Chemificatie van ons milieu en het dagelijks leven

Vorige week nam mijn collega Pim de Voogt afscheid van de universiteit en zijn collega’s hadden er een heus symposium omheen georganiseerd. Daar spraken allemaal milieuchemici; dat zijn scheikundigen die stoffen in het milieu kunnen meten, begrijpen hoe die stoffen zich gedragen en waar ze terechtkomen. Ik schrok er van. Wat een menigte aan chemicaliën zwerven er tegenwoordig door het milieu!

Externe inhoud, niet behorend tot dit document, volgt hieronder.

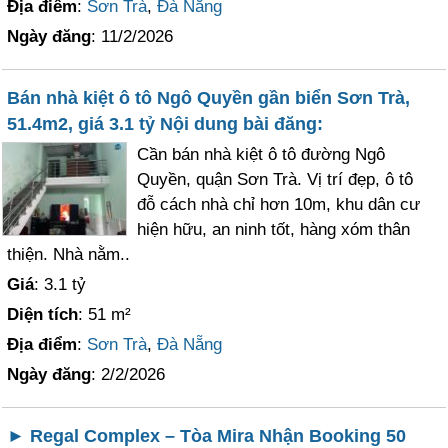
Địa điểm
:
Sơn Trà
,
Đà Nẵng
Ngày đăng
: 11/2/2026
Bán nhà kiệt ô tô Ngô Quyền gần biển Sơn Trà,
51.4m2, giá 3.1 tỷ Nội dung bài đăng:
Cần bán nhà kiệt ô tô đường Ngô
Quyền, quận Sơn Trà. Vị trí đẹp, ô tô
đỗ cách nhà chỉ hơn 10m, khu dân cư
hiện hữu, an ninh tốt, hàng xóm thân
thiện. Nhà nằm..
Giá
: 3.1 tỷ
Diện tích
: 51 m²
Địa điểm
:
Sơn Trà
,
Đà Nẵng
Ngày đăng
: 2/2/2026
► Regal Complex – Tòa Mira Nhận Booking 50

Toen ik ons “Leerboek Oecotoxicologie” schreef (verschenen in 1991, het lijkt wel een eeuw geleden), had het stoffenhoofdstuk zeven paragrafen. Bestrijdingsmiddelen, zware metalen, verbrandingsproducten en luchtverontreiniging, dan had je het al bijna gehad. Moet je zien hoeveel stoffen de milieuchemici nu meten!

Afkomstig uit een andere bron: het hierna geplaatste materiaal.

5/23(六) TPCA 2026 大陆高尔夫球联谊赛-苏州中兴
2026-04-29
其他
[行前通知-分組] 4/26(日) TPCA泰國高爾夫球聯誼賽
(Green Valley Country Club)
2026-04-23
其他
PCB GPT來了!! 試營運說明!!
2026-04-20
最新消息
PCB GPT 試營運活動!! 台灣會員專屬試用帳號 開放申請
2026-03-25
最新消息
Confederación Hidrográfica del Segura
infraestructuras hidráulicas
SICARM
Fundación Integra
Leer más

Dat je meer meet komt voor een deel doordat de gevoeligheid van moderne apparatuur zoveel is toegenomen. De moderne instrumenten die nu in de chemische laboratoria staan kunnen extreem kleine hoeveelheden meten van van alles en nog wat. Dat is een groot verschil met vroeger. Toen was het opsporen van verontreiniging een ware ontdekkingstocht. In 1966 ontdekte de Zweedse scheikundige Sören Jensen dat er in monsters van dode vogels stoffen zaten die hij niet kende. Hij was eigenlijk op zoek naar DDT, het beruchte insectenbestrijdingsmiddel, maar die onbekende stoffen verstoorden zijn meting. Het bleek nota bene dat die rommel ook in het haar van zijn kinderen zat. Na veel plussen en minnen kwam hij er achter dat het PCBs waren (een afkorting van een moeilijke chemische naam die ik maar even verzwijg). Die stoffen waren al tientallen jaren in omloop en werden door de chemische industrie gemaakt voor allerlei toepassingen. Tien jaar later waren PCBs verboden, maar ze worden nog steeds gevonden omdat ze heel langzaam afbreken.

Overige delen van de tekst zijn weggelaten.